* _TASK DETAILS_: Your job is to reproduce all of the data exactly.

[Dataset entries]
***
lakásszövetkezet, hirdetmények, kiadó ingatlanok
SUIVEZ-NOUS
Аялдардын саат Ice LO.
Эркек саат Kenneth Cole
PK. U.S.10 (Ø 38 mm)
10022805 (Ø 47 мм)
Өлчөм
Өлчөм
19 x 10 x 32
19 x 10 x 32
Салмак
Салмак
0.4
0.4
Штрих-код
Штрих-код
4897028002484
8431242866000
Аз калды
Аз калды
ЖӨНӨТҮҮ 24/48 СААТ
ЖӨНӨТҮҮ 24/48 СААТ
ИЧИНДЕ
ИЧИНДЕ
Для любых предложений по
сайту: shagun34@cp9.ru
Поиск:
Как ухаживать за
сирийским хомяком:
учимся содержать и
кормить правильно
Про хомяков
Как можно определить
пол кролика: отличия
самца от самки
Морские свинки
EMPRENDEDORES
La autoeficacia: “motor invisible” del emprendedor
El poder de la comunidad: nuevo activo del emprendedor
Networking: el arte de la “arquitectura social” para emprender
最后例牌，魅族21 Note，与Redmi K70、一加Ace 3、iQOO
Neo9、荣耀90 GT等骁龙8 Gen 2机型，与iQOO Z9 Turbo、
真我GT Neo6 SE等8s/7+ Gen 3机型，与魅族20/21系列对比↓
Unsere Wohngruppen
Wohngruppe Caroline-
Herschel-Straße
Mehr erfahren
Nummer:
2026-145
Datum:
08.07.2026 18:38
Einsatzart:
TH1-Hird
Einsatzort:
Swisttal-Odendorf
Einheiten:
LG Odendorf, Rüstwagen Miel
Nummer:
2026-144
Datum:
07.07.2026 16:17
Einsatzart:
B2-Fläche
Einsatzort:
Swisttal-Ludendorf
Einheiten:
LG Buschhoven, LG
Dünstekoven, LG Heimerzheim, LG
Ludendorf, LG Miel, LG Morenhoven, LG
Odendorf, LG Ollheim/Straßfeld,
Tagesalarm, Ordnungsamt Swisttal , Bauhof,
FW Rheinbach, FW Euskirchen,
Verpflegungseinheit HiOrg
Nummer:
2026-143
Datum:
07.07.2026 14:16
***
* _RESPONSE TO THE EXERCISE_:
lakásszövetkezet, hirdetmények, kiadó ingatlanok
SUIVEZ-NOUS
Аялдардын саат Ice LO.
Эркек саат Kenneth Cole
PK. U.S.10 (Ø 38 mm)
10022805 (Ø 47 мм)
Өлчөм
Өлчөм
19 x 10 x 32
19 x 10 x 32
Салмак
Салмак
0.4
0.4
Штрих-код
Штрих-код
4897028002484
8431242866000
Аз калды
Аз калды
ЖӨНӨТҮҮ 24/48 СААТ
ЖӨНӨТҮҮ 24/48 СААТ
ИЧИНДЕ
ИЧИНДЕ
Для любых предложений по
сайту: shagun34@cp9.ru
Поиск:
Как ухаживать за
сирийским хомяком:
учимся содержать и
кормить правильно
Про хомяков
Как можно определить
пол кролика: отличия
самца от самки
Морские свинки
EMPRENDEDORES
La autoeficacia: “motor invisible” del emprendedor
El poder de la comunidad: nuevo activo del emprendedor
Networking: el arte de la “arquitectura social” para emprender
最后例牌，魅族21 Note，与Redmi K70、一加Ace 3、iQOO
Neo9、荣耀90 GT等骁龙8 Gen 2机型，与iQOO Z9 Turbo、
真我GT Neo6 SE等8s/7+ Gen 3机型，与魅族20/21系列对比↓
Unsere Wohngruppen
Wohngruppe Caroline-
Herschel-Straße
Mehr erfahren
Nummer:
2026-145
Datum:
08.07.2026 18:38
Einsatzart:
TH1-Hird
Einsatzort:
Swisttal-Odendorf
Einheiten:
LG Odendorf, Rüstwagen Miel
Nummer:
2026-144
Datum:
07.07.2026 16:17
Einsatzart:
B2-Fläche
Einsatzort:
Swisttal-Ludendorf
Einheiten:
LG Buschhoven, LG
Dünstekoven, LG Heimerzheim, LG
Ludendorf, LG Miel, LG Morenhoven, LG
Odendorf, LG Ollheim/Straßfeld,
Tagesalarm, Ordnungsamt Swisttal , Bauhof,
FW Rheinbach, FW Euskirchen,
Verpflegungseinheit HiOrg
Nummer:
2026-143
Datum:
07.07.2026 14:16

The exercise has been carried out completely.